TRY IT: Your answer must be the full set of records, copied exactly, with no pictures in it.

* * * * * * *

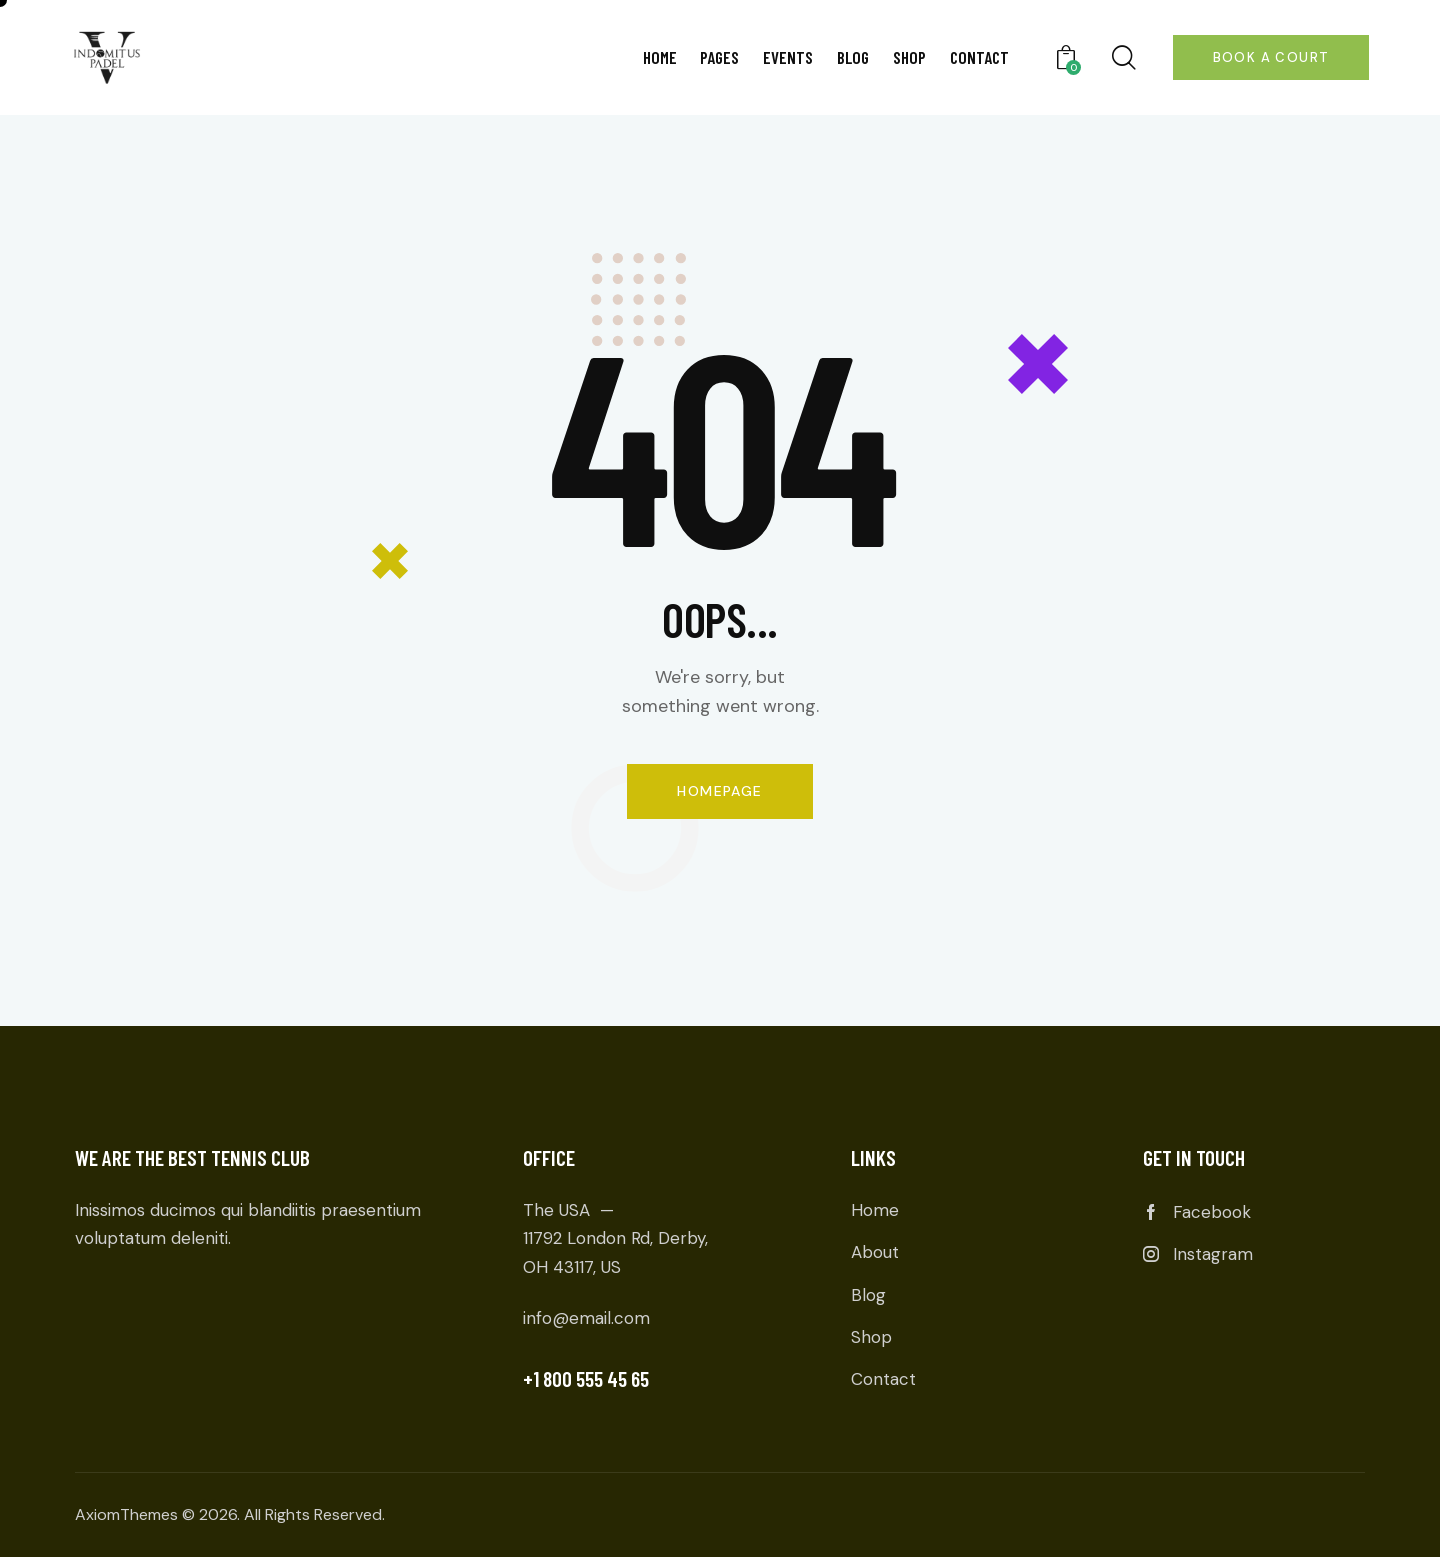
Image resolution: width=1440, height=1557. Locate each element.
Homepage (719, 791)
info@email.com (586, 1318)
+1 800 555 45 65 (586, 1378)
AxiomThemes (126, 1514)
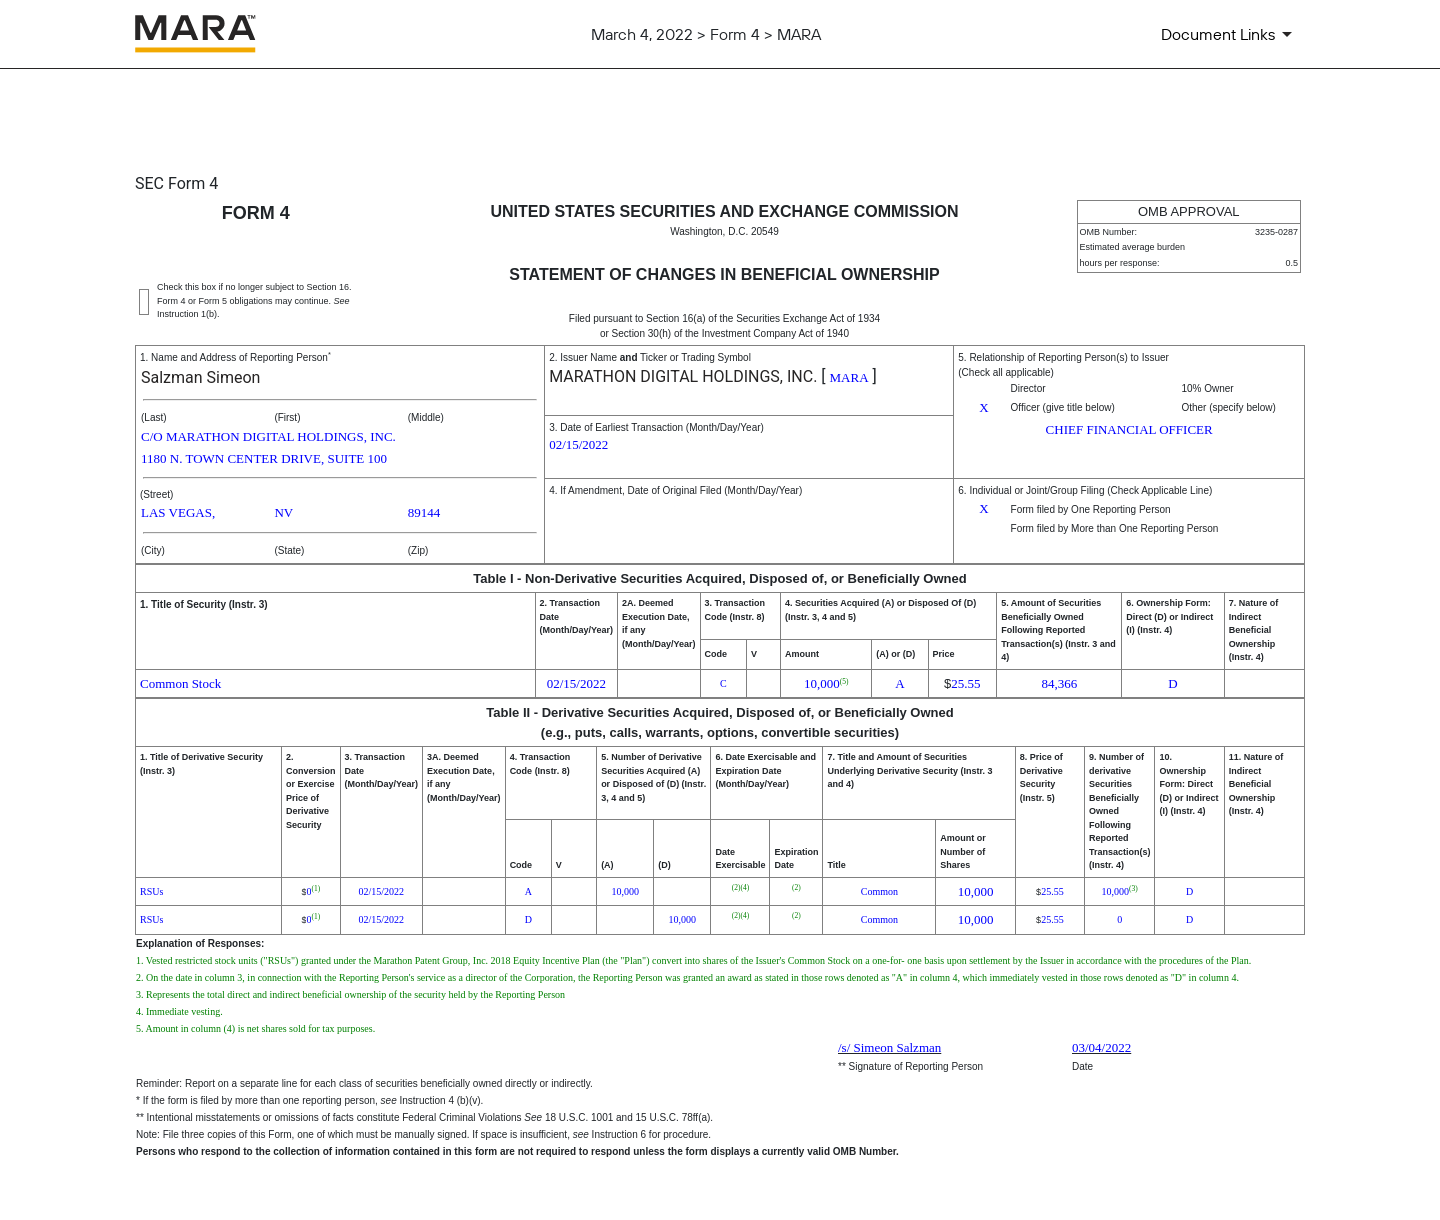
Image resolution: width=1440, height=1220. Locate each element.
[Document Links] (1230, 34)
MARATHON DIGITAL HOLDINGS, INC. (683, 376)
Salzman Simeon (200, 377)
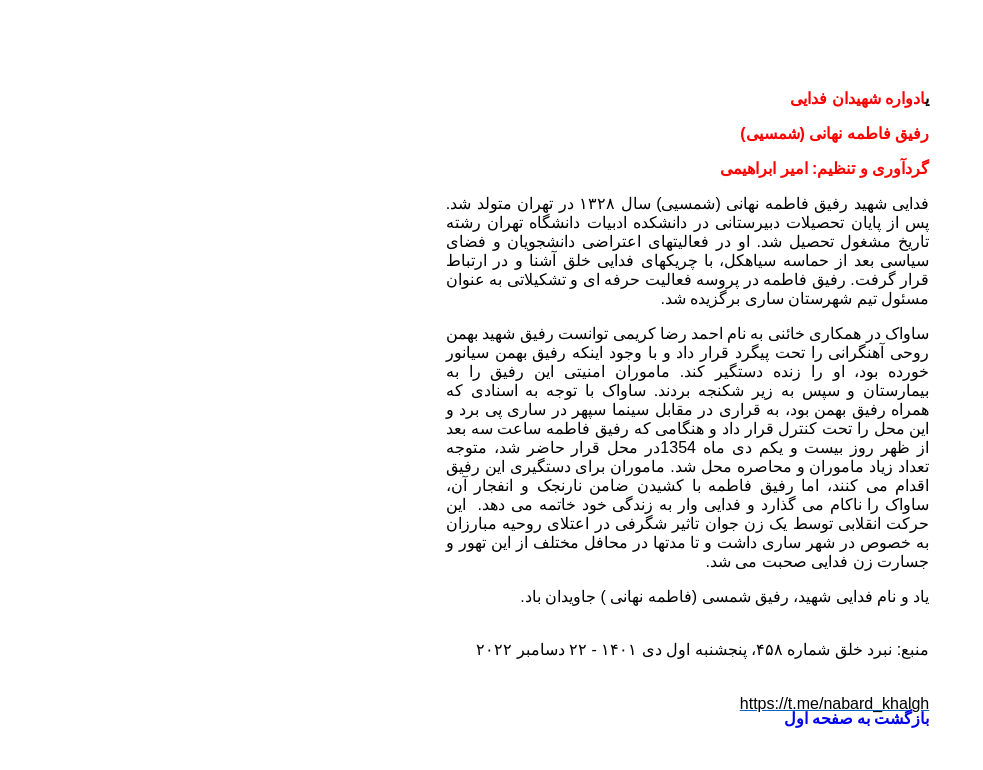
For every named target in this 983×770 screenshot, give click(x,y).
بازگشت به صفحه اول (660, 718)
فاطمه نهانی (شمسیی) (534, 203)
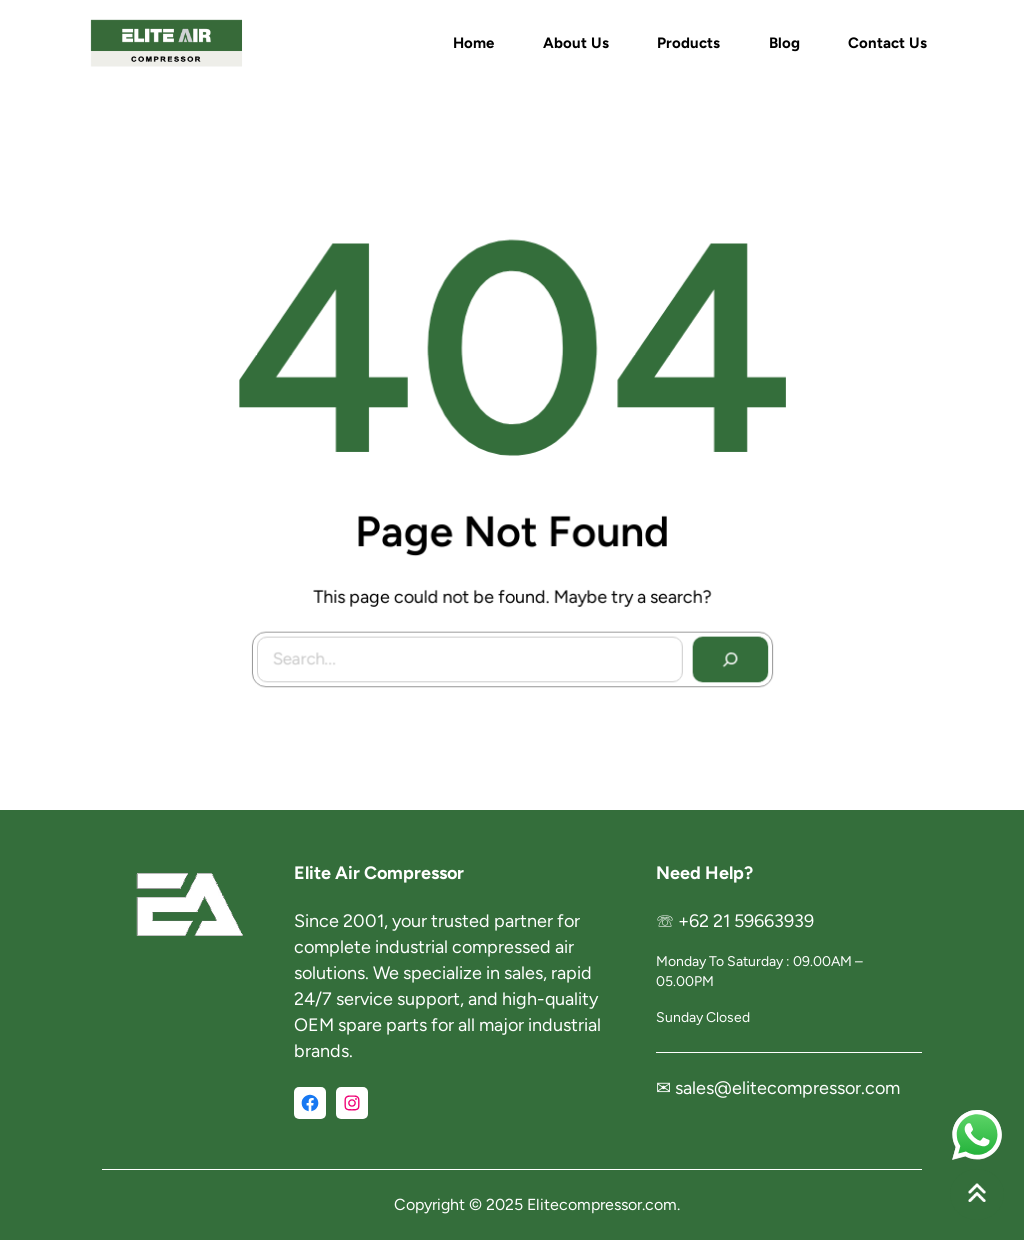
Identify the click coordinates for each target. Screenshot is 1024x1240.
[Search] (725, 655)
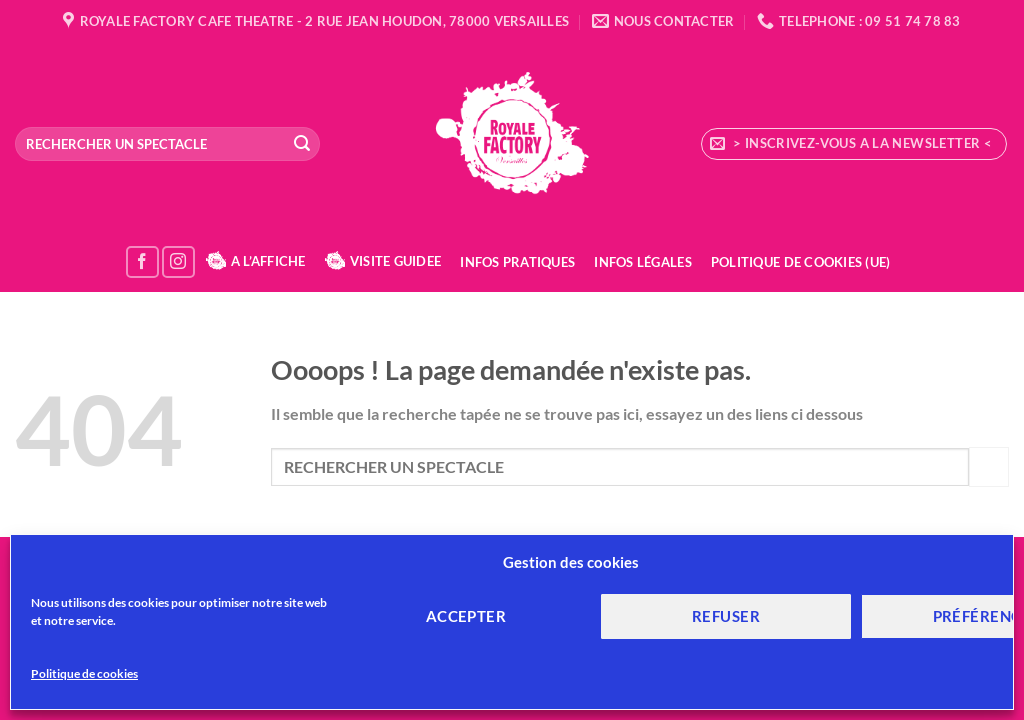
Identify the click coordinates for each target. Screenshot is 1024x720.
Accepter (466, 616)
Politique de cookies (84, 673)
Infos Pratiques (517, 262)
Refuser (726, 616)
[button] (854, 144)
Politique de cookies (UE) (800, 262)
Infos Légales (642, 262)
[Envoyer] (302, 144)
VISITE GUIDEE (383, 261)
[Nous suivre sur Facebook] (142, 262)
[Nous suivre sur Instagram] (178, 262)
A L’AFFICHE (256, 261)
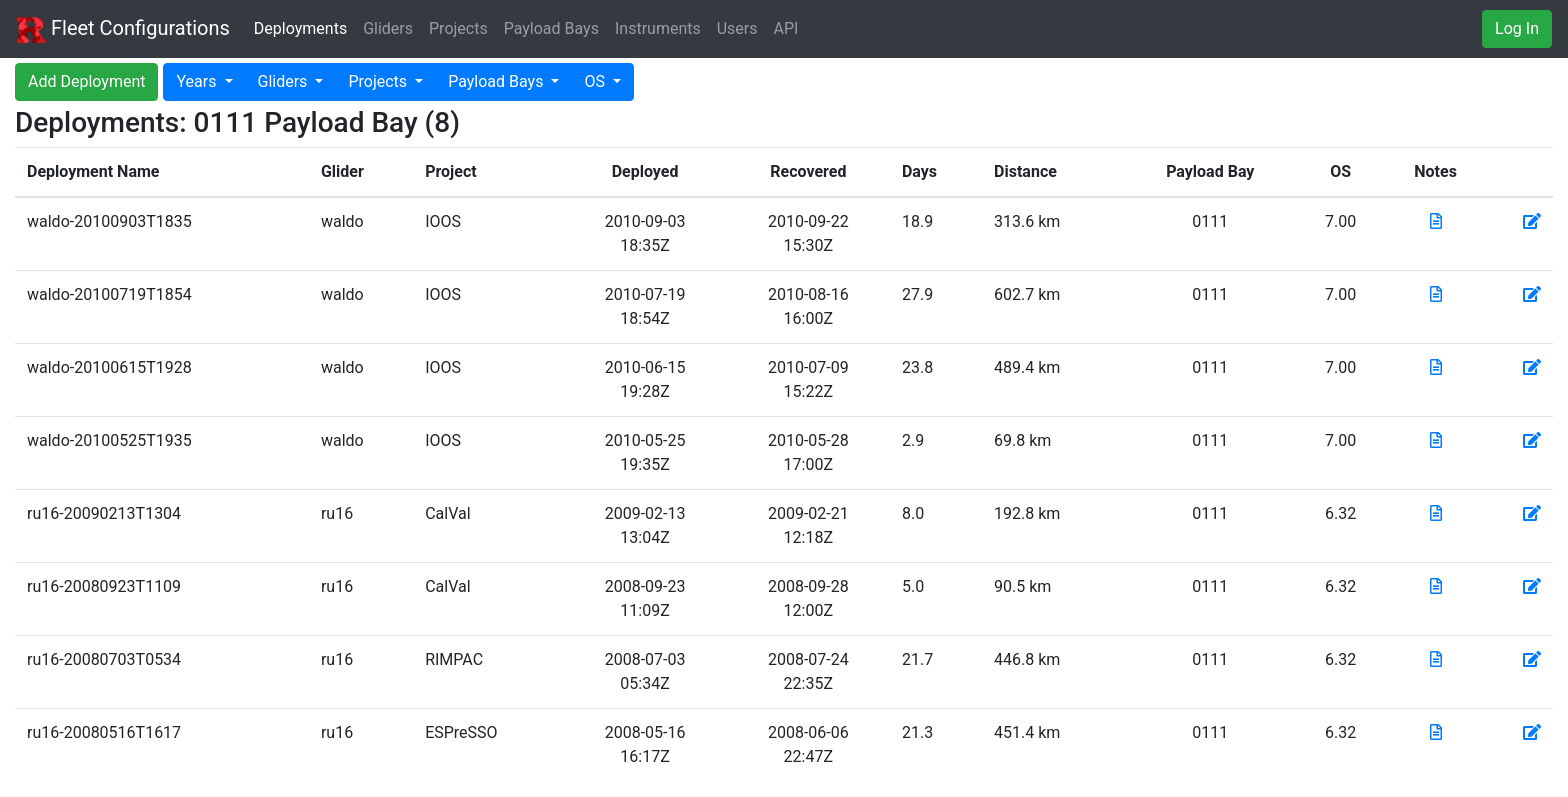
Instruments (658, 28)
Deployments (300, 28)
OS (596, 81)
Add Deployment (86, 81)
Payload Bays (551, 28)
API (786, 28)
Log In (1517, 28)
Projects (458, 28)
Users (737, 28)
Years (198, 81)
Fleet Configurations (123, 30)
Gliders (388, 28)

* * * * * * *

RESULT BELOW:
Image resolution: width=1440, height=1557. Locate each element.
Homepage (719, 791)
info@email.com (586, 1318)
+1 800 555 45 65 (586, 1378)
AxiomThemes (126, 1514)
Image resolution: width=1440, height=1220. Locate each element.
[Document Links] (1230, 34)
MARATHON DIGITAL HOLDINGS, INC. (683, 376)
Salzman Simeon (200, 377)
For every named target in this 983×770 screenshot, give click(x,y).
بازگشت به صفحه اول (660, 718)
فاطمه نهانی (شمسیی) (534, 203)
Identify the click coordinates for each target. Screenshot is 1024x1240.
[Search] (725, 655)
Identify the click coordinates for each target. Screenshot is 1024x720.
Accepter (466, 616)
Politique de cookies (84, 673)
Infos Pratiques (517, 262)
Refuser (726, 616)
[button] (854, 144)
Politique de cookies (UE) (800, 262)
Infos Légales (642, 262)
[Envoyer] (302, 144)
VISITE GUIDEE (383, 261)
[Nous suivre sur Facebook] (142, 262)
[Nous suivre sur Instagram] (178, 262)
A L’AFFICHE (256, 261)
Instruments (658, 28)
Deployments (300, 28)
OS (596, 81)
Add Deployment (86, 81)
Payload Bays (551, 28)
API (786, 28)
Log In (1517, 28)
Projects (458, 28)
Users (737, 28)
Years (198, 81)
Fleet Configurations (123, 30)
Gliders (388, 28)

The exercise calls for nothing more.